Dirty data is slowing the sector down. The cost impact of dirty data is huge, but an organisation can avoid the loss if it takes the proper strategy. Clean and reliable data makes a business more responsive to their customer needs while cutting down wasted efforts by data scientists as well as knowledge employees.
Quality data is cleaned, assured, and guaranteed by data quality tools. Data quality tools have proved to be very helpful for the financial sector during the ongoing pandemic in these ways;
1) Digital transformation
The COVID-19 pandemic has accelerated the digital transformation of the corporate world, including the financial sector. Employees have been forced to work from home or work remotely in an attempt to contain the quickly spreading virus. The digital transformation journey cannot be achieved if controls are not in place to ensure high data accuracy and reliability. These are well assured by good data quality tools.
2) Better understanding of customers
The financial sector has heavily relied on effectively segmenting their customer bases. This has always been fueled by the need to understand each customer segment’s value. The financial sector is always actively seeking to stay relevant to their customers and stay responsive to their ever-evolving needs. Accurate, complete, holistic, and quality data can help the sector connect more and better with their customers.
3) Enhance effective communication
The ongoing pandemic exposed businesses, including the financial sector to managing communication during a crisis. The onset of the pandemic saw a lot of confusion brought about by nobody knowing how the virus was evolving. Businesses were monitoring the situation and being forced to make quick strategic decisions. These decisions had to be communicated with their customers. This is still the case todate. Complete, clean, and up to date customer data was and continue to be crucial to the financial sector in managing communication with their customers and other stakeholders.
4) Ease compliance
The financial sector is heavily regulated owing to the crucial customer data and finances they handle. There are many regulations affecting the sector and the players have to comply with the regulations including the Protection of Personal Information (PoPI) Act, among similar regulations. For compliance purposes, customer’s data needs to be of adequate quality to enhance effective decision making.

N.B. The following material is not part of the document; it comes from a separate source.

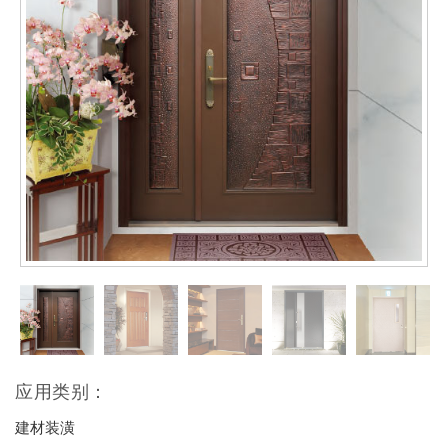
应用类别：
建材装潢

The issue of money laundering is a big concern in the financial sector. The anti-money laundering measures put in place across the sector need verification of customer’s information and transaction data. The measures also require this data to be accurate and accessible. Accurate data is assured and cleaned by data quality tools like the DQLabs.
The financial sector needs quality data to better understand their market and customers. Quality data is also crucial in strategic decision making and communication. The year 2020 has seen an unprecedented disruption in the financial sector due to the ongoing COVID-19 pandemic. The pandemic has caused a devastating effect on lives and businesses. Quick strategic decisions have had to be made across the sector as the situation unfolds. High quality data has proved to be very important for the sector in handling the pandemic. Luckily, the availability and effectiveness of data quality tools such as DQLabs has ensured that the financial sector is assured of high quality data. The data quality tools leverage on modern and transformative technology including machine learning, artificial intelligence, and big data.